The thing about cat genetics, is all of the genes for every characteristic are "out there" in various combinations. In the early years, geographical isolation kept many cat 'breeds' pure or limited in color and body conformation expression. As people became more mobile and traveled the world, all it took was for someone to become enamored of a cat (_bird, dog, horse, livestock..._), bring a few specimens back home with them and begin breeding them together to create a breed. Many other general breeds were simply people collecting cats with similar characteristics and selectively breeding and culling until they had a breeding population that bred true every time.

Examples of this would be ‘color breeds’ like the Siamese cat and the 'blue' cats; Russian Blue, Chartreaux, Korat and British Shorthair. All of these breeds were deliberately bred to *keep* particular traits, which in turn *eliminated* 'wild-card' traits until the cats always bred true because certain genetics were bred out of the population.
All Siamese cats are homozygous (_matched gene pair_) for the recessive (_needs 2 copies to express_) pointed gene.

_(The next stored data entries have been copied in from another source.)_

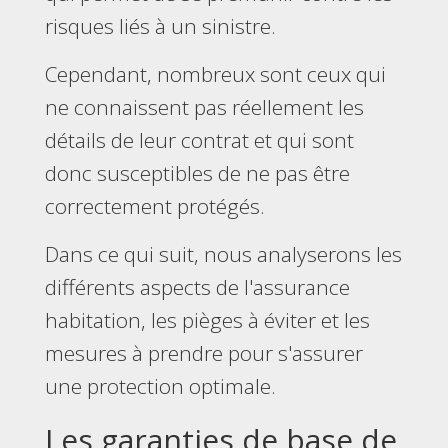
risques liés à un sinistre.
Cependant, nombreux sont ceux qui
ne connaissent pas réellement les
détails de leur contrat et qui sont
donc susceptibles de ne pas être
correctement protégés.
Dans ce qui suit, nous analyserons les
différents aspects de l'assurance
habitation, les pièges à éviter et les
mesures à prendre pour s'assurer
une protection optimale.
Les garanties de base de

The Meezers AND the Blue cats have also been selectively bred to eliminate the agouti gene. Agouti is the gene responsible for making a cat's tabby pattern be readily visible. All cats carry a version of the tabby gene (_Classic (tb) Blotched, Abyssinian (Ta) Ticked and Mackerel (T) Striped, Broken Striped and Spotted_) but without the agouti gene, they will present as a solid colored cat. Additionally, in the case of the 'blues', they have been selectively bred to be homozygous for the recessive "dense" gene, which dilutes black coats to blue.
Some people began to breed agouti back into the Siamese breed to create “Lynx Point”, with tabby markings on their points. A new breed category was created to classify them, called “Colorpoint”; which includes Lynx, the Reds, Tortoiseshells and their dilute versions.

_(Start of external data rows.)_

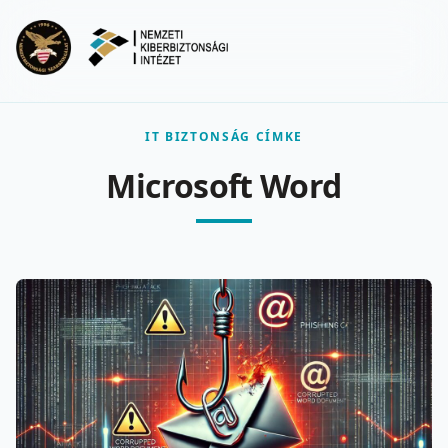
Ugrás a fő tartalomra
Menu
IT BIZTONSÁG CÍMKE
Microsoft Word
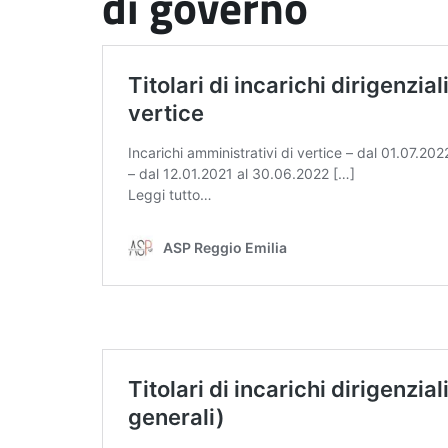
di governo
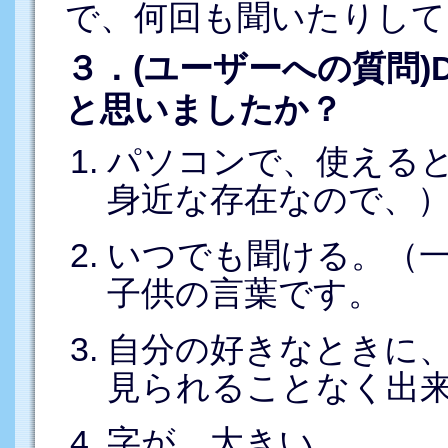
で、何回も聞いたりして
３．(ユーザーへの質問)
と思いましたか？
パソコンで、使えると
身近な存在なので、
いつでも聞ける。（
子供の言葉です。
自分の好きなときに
見られることなく出
字が、大きい。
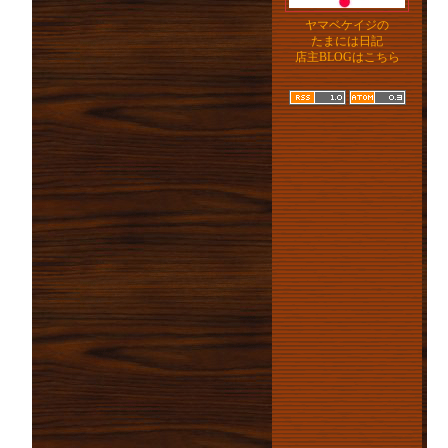
ヤマベケイジの
たまには日記
店主BLOGはこちら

Tortoiseshell is remarkable because the cat carries both black (o) and red (O) on her pair of XX genes. _Females are XX and can carry a color on each X gene. Males are XY and only carry color on the X gene._ This is why male calicos are rare because they would have to be a genetic oddity with an extra gene XXY. Tortie/Torbie cats with White Spotting are commonly called “calico”, especially if their markings have definite patches of black, red and white. When the black and red are ‘marbled together’, that is called Tortoiseshell.
Torties do not carry agouti. Torties who do are called Torbies. Tortoiseshell + Tabby = Torbie. Agouti only affects *black* hair and has no effect on red hair. All red cats will show the countershading of their tabby pattern. Black-based cats can also show countershading, but it is sometimes difficult to see. 

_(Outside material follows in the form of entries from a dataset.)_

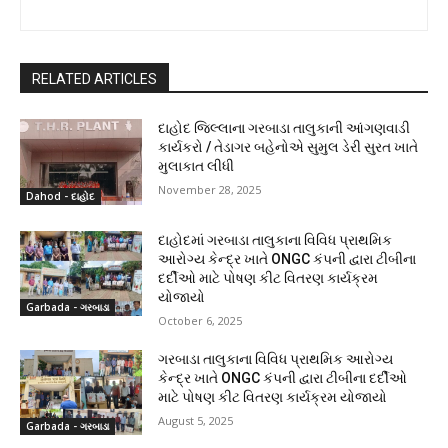
RELATED ARTICLES
દાહોદ જિલ્લાના ગરબાડા તાલુકાની આંગણવાડી
કાર્યકરો / તેડાગર બહેનોએ સુમુલ ડેરી સુરત ખાતે
મુલાકાત લીધી
November 28, 2025
Dahod - દાહોદ
દાહોદમાં ગરબાડા તાલુકાના વિવિધ પ્રાથમિક
આરોગ્ય કેન્દ્ર ખાતે ONGC કંપની દ્વારા ટીબીના
દર્દીઓ માટે પોષણ કીટ વિતરણ કાર્યક્રમ
યોજાયો
Garbada - ગરબાડા
October 6, 2025
ગરબાડા તાલુકાના વિવિધ પ્રાથમિક આરોગ્ય
કેન્દ્ર ખાતે ONGC કંપની દ્વારા ટીબીના દર્દીઓ
માટે પોષણ કીટ વિતરણ કાર્યક્રમ યોજાયો
August 5, 2025
Garbada - ગરબાડા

Here is a topic you may find interesting, it is about "agouti" and cat color genetics. I am interested in genetics and their expression and I have learned what I can. viewtopic.php?f=1&t=54570


DSH Tortie x DSH(?) Gray Tuxedo Tabby _I will assume the male tabby is also short hair and the female has no tabby stripes in her black fur_?
I can give you a good guess as to what you could expect from your litter based on the physical description you have given and what I know about their genetics (genotype) based on their visible characteristics (phenotype).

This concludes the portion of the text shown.